Stored items from a collection
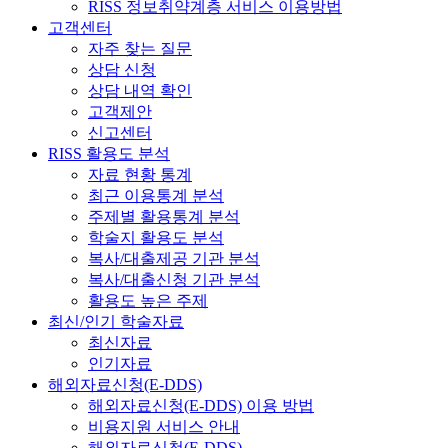
RISS 정보취약계층 서비스 이용방법
고객센터
자주 찾는 질문
상담 신청
상담 내역 확인
고객제안
신고센터
RISS 활용도 분석
자료 현황 통계
최근 이용통계 분석
주제별 활용통계 분석
학술지 활용도 분석
복사/대출제공 기관 분석
복사/대출신청 기관 분석
활용도 높은 주제
최신/인기 학술자료
최신자료
인기자료
해외자료신청(E-DDS)
해외자료신청(E-DDS) 이용 방법
비용지원 서비스 안내
해외자료신청(E-DDS)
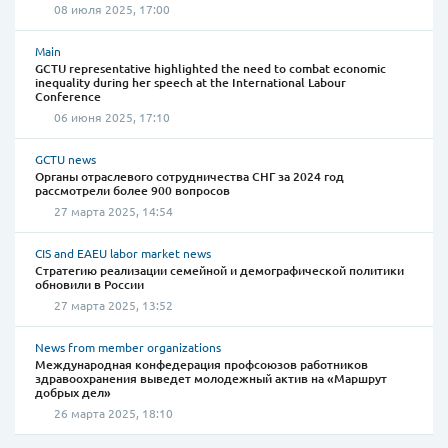
08 июля 2025, 17:00
Main
GCTU representative highlighted the need to combat economic
inequality during her speech at the International Labour
Conference
06 июня 2025, 17:10
GCTU news
Органы отраслевого сотрудничества СНГ за 2024 год
рассмотрели более 900 вопросов
27 марта 2025, 14:54
CIS and EAEU labor market news
Стратегию реализации семейной и демографической политики
обновили в России
27 марта 2025, 13:52
News from member organizations
Международная конфедерация профсоюзов работников
здравоохранения выведет молодежный актив на «Маршрут
добрых дел»
26 марта 2025, 18:10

What needs to be done:
Retype the lines above exactly as they appear, from the line containing "복사/대출제공 기관 분석" through the line containing "рассмотрели более 900 вопросов", and leave out any pictures.

Reply:
복사/대출제공 기관 분석
복사/대출신청 기관 분석
활용도 높은 주제
최신/인기 학술자료
최신자료
인기자료
해외자료신청(E-DDS)
해외자료신청(E-DDS) 이용 방법
비용지원 서비스 안내
해외자료신청(E-DDS)
08 июля 2025, 17:00
Main
GCTU representative highlighted the need to combat economic
inequality during her speech at the International Labour
Conference
06 июня 2025, 17:10
GCTU news
Органы отраслевого сотрудничества СНГ за 2024 год
рассмотрели более 900 вопросов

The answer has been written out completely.